G. B. - Si l'on en juge par vos personnages, il est beaucoup plus compliqué et bien moins confortable d'être un vieux con de gauche qu'un vieux con de droite.
B. B. - Bien sûr. D'ailleurs, il y a une réplique de Bouquet qui résume tout : "Moi, je m'en fous, je suis de droite". Quand on est de droite, on n'a pas de problème. On est toujours du bon côté, du côté du pognon, du pouvoir. Etre de gauche, par contre, c'est plus délicat. Le plus dur, c'est de le rester. Pas de s'embourgeoiser, garder au moins les convictions, qui font que, dans certaines occasions de la vie, on peut réagir d'une certaine manière. J'ai eu l'expérience avec mon père qui m'a élevé dans une tradition de gauche. Je l'ai vu, avec le temps, glisser tranquillement. Ça m'a impressionné. Mais c'est très répandu. Forcément, quand on devient un monsieur, qu'on est arrivé, une petite légion d'honneur, tout ça...
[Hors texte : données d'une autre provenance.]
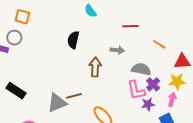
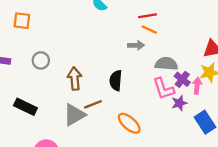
gray circle: (14, 38) -> (41, 60), moved
black semicircle: (73, 40) -> (116, 80), moved
orange line: (159, 44) -> (149, 30), moved
brown arrow: (95, 67) -> (75, 79), moved
pink arrow: (172, 99) -> (197, 86), moved

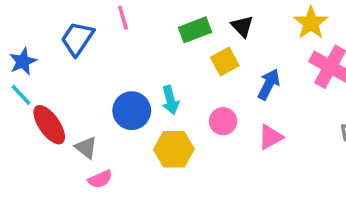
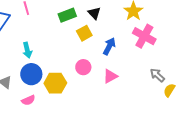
cyan arrow: (170, 100) -> (27, 50), moved
blue circle: (132, 111) -> (31, 74), moved
pink semicircle: (100, 179) -> (28, 100), moved

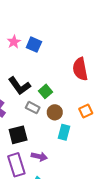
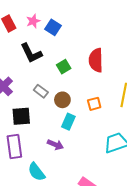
black L-shape: (19, 86) -> (31, 53), moved
green square: (45, 91) -> (64, 67), moved
purple arrow: (39, 157) -> (55, 145), moved

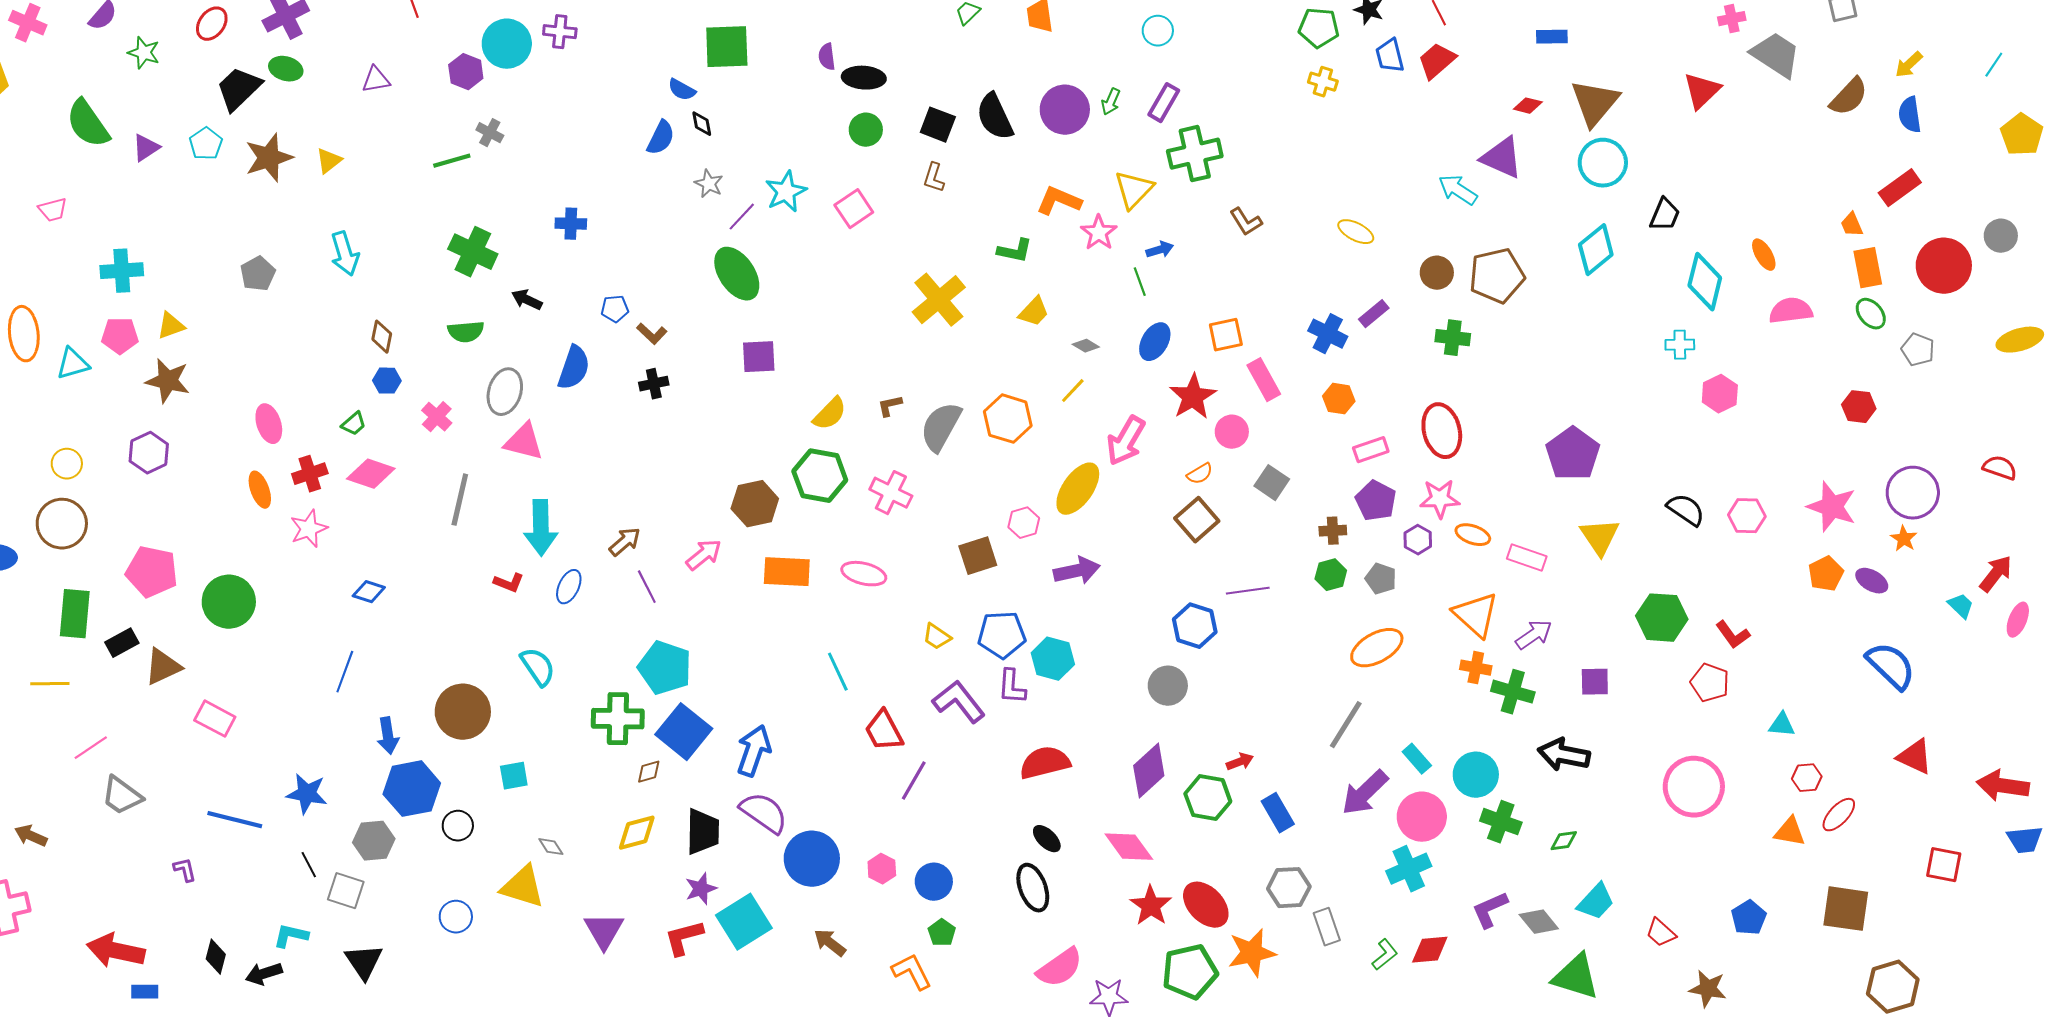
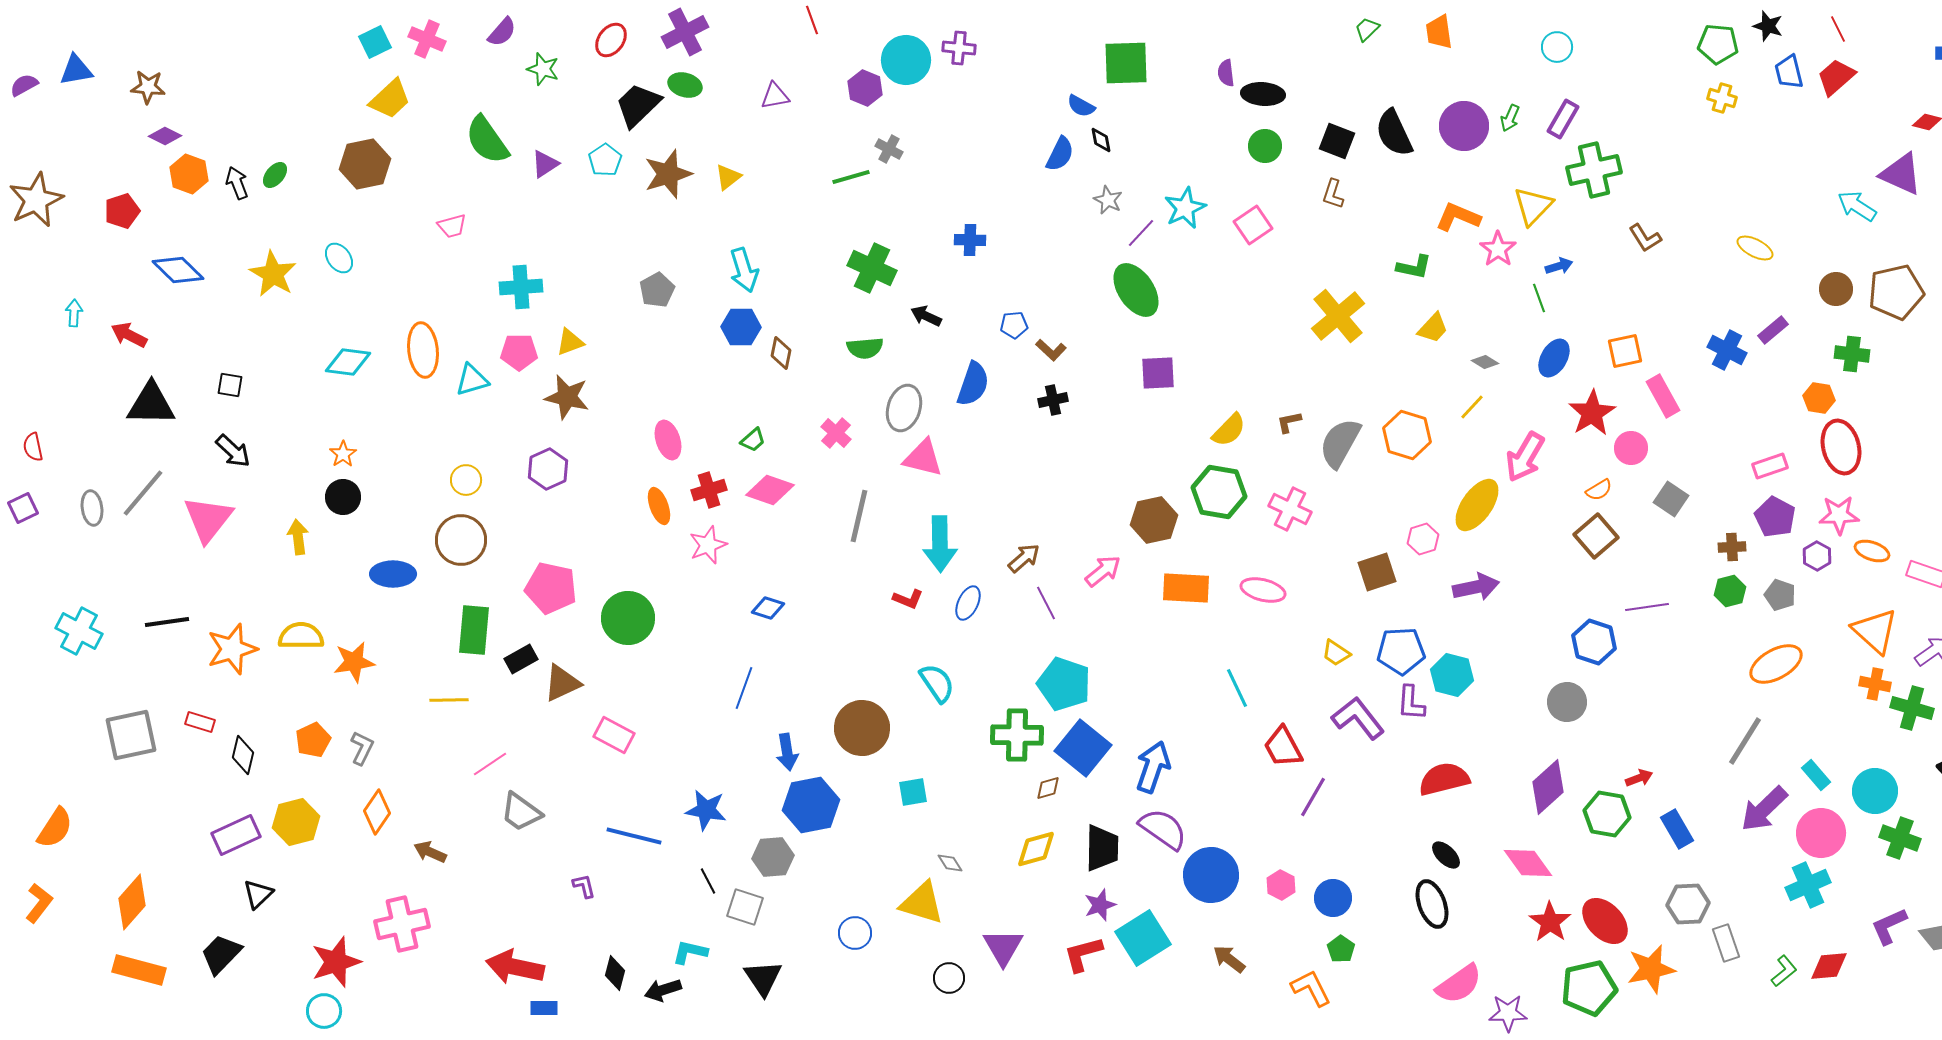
blue hexagon: (387, 381) -> (741, 327), moved, size x1.4
orange hexagon: (1339, 399) -> (1819, 398), moved
black circle: (458, 826) -> (949, 978), moved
G. B. - On vieillit plus facilement à droite ?
B. B. - Intellectuellement, oui... Vous savez qu'en 81, quand Mitterrand a été élu, il y a des gens de gauche qui se sont évanouis. Des gens célèbres. Parce qu'ils avaient du pognon, des bagnoles... Aussi con que ça.

G. B. - Qui ?
B. B. - Ah, non, je ne peux pas vous donner des noms. Des gens très connus, des types très bien, sympas et tout. Mais bon... Ils se disaient : "Merde, il va falloir que j'achète une Renault..."
On vit dans un pays très marrant pour ça. Les intellectuels de gauche disent des trucs formidables. Mais, en randonnée à vélo dans le Lubéron, ils ont l'air un peu con. J'ai une maison dans le sud. Heureusement, elle n'est pas dans le Lubéron.

G. B. - Le personnage de Noiret, il n'est pas un peu autobiographique ?
B. B. - Oui, il y a plein de trucs. Politiquement, sur son glissement à droite, il reflète toutes les questions que peuvent se poser des gens comme moi. Mais comme il le dit au début : "Quand on se les pose, c'est déjà un commencement de réponse". Sauf que, lui, il se les pose un peu brutalement, un dimanche soir. Moi, je me les pose depuis longtemps.

G. B. - Vous jouez au golf ?
B. B. - Non.

G. B. - Au moins, ça, ce n'est pas autobiographique...
B. B. - J'y ai joué étant gamin avec mon père. Mais ce n'est pas possible, on rencontre trop de cons. Et puis ça prend un temps fou. Je ne fais rien d'ailleurs. Aucun sport.

G. B. - La réplique "Maintenant que la gauche est passée, on ne se laisse plus emmerder", vous y croyez ?
B. B. - Non, bien sûr que non. Ce qui est très marrant, c'est que j'ai écrit cette pièce avant les élections. Et elle ne se finissait pas du tout comme ça. C'était plutôt une pièce sur le désespoir des gens de gauche : "On va encore en prendre pour trente ans, avec des mecs comme Juppé..."
Et puis, il y a eu les élections. Ce gag énorme. Ma pièce était finie, programmée. Je me suis dit : quand même, il faut faire quelque chose ! Mais je ne savais pas comment réagir. J'ai eu le flash en rencontrant Micha Bayard qui joue la mort. Quand j'ai vu cette femme au casting, j'ai vu arriver la mort : elle était habillée comme dans la pièce, en noir, avec ce collier de perles... Alors je suis rentré chez moi et je me suis dit :
"Bon, Jospin plus elle... il faut réécrire la fin !". C'est une caricature de l'enthousiasme politique mais c'était marrant à faire.